We've documented some notes about the .sal file format in the forum post below: https://discuss.saleae.com/t/logic-2-capture-format-sal/1858
Originally, the request was to publish the .sal file format:
Example use case: receive a .sal from a colleague and be able to export and run a script on the output without having to leave my terminal. And then automating that process. Original discuss forum post is here: https://discuss.saleae.com/t/utilities-for-sal-files/725/2
However, we don't have plans to make the file format public for reasons described in the support article below: https://support.saleae.com/faq/technical-faq/is-the-.sal-file-format-documented
Instead, we would ideally want to provide a .sal-into-.bin translation through an API of the Logic 2 app. That way, we can change our internal file format to our hearts content without needing to make a public API & documentation release each time we do that.
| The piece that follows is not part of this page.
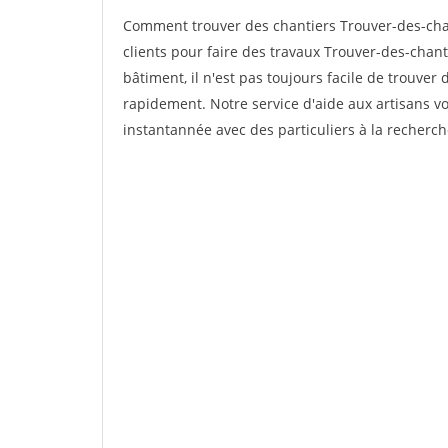
Comment trouver des chantiers Trouver-des-chan
clients pour faire des travaux Trouver-des-chant
bâtiment, il n'est pas toujours facile de trouver 
rapidement. Notre service d'aide aux artisans 
instantannée avec des particuliers à la recherch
Ideally this would be a tiny, efficient, standalone, open-source C library that opens the .sal file and gives fine-grained access to the raw data through the API (no need to waste time writing the data to some intermediate .bin file). Then it can be easily used by automation that needs to run as fast as possible.
+1 to Kor's request. I will be proceeding with the current automation APIs, but ideally it would be great if Saleae provided a standalone CLI tool which could export binary and/or csv output from a given range from a provided .sal file. It would be helpful not to require the GUI/App to perform the extraction of the data.
"Would it be possible to send me a description/struct definition of the current (2.4.0) .sal or at least a hint at the function/description of the block end/beginning transition bits that appear to follow the end of the block/beginning of the following block?"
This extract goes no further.